▸ Work item:
Wherever a line of the records contains "holdfast", copy that line.

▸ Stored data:
-------
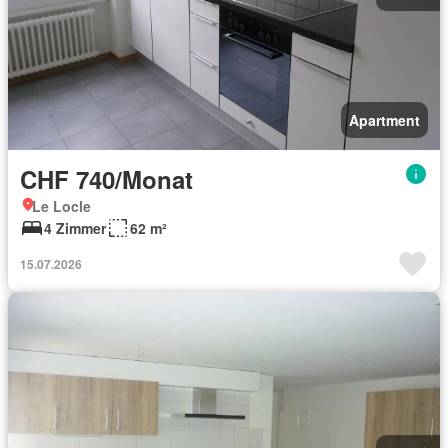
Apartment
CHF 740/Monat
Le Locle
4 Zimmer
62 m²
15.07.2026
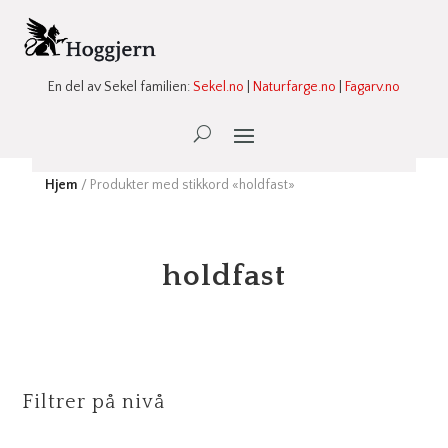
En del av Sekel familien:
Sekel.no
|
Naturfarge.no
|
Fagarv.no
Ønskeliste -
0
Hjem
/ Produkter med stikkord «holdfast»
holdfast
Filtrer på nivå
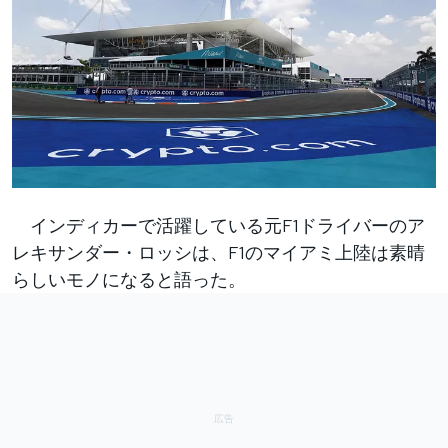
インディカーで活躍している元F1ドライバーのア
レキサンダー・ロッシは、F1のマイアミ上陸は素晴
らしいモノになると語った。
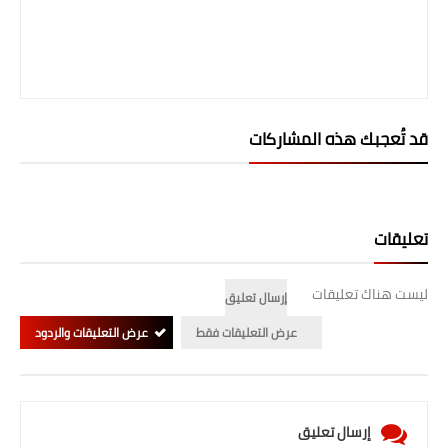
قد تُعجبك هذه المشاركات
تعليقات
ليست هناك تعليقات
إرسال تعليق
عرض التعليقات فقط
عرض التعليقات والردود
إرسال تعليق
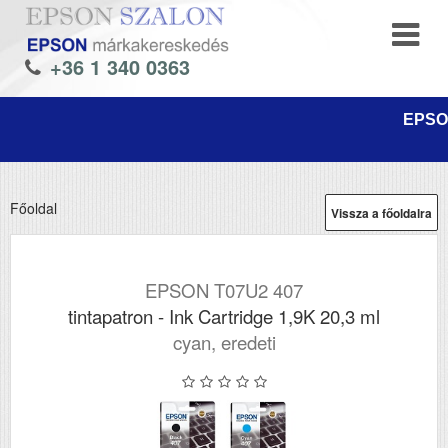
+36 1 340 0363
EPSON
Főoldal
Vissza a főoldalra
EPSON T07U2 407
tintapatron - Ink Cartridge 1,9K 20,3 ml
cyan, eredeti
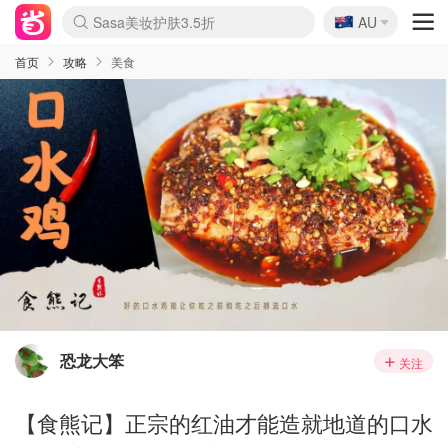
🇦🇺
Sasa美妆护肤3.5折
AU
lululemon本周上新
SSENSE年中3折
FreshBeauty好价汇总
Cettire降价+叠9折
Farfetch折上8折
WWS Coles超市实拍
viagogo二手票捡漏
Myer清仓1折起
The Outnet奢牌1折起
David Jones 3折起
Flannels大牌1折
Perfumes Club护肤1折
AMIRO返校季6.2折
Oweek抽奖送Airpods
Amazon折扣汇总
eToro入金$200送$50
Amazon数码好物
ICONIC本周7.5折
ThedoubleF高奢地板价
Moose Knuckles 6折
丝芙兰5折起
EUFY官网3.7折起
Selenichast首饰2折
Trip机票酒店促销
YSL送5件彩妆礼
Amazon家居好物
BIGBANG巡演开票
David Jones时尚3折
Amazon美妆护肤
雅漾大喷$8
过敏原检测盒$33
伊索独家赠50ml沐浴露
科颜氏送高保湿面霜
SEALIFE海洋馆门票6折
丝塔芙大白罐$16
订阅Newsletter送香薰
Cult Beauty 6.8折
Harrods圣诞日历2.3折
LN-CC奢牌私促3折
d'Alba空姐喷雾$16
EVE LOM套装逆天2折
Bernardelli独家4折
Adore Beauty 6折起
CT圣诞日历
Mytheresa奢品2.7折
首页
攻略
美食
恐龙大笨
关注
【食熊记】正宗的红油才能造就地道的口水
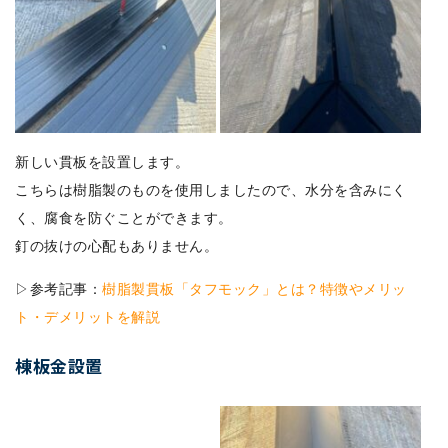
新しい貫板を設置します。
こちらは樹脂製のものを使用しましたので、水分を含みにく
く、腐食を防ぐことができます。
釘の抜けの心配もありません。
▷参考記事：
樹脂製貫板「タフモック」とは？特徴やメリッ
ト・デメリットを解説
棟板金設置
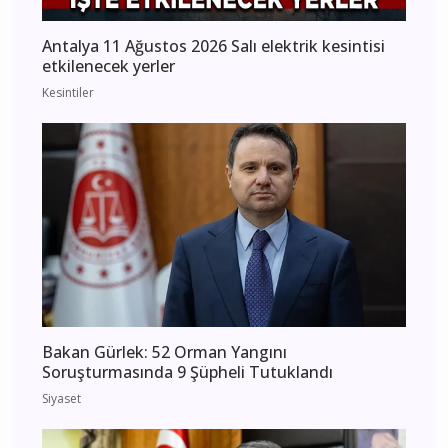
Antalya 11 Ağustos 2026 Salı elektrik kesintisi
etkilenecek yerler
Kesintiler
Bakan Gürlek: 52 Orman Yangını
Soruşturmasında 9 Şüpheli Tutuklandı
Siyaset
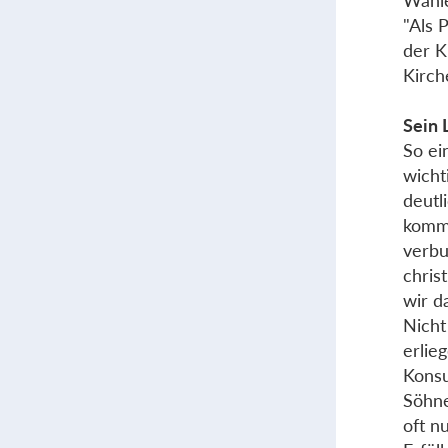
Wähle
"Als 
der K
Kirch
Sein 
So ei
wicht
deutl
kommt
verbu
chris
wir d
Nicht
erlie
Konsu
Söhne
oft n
-------
▸ Expected output:
/ Produkter med stikkord «holdfast»
holdfast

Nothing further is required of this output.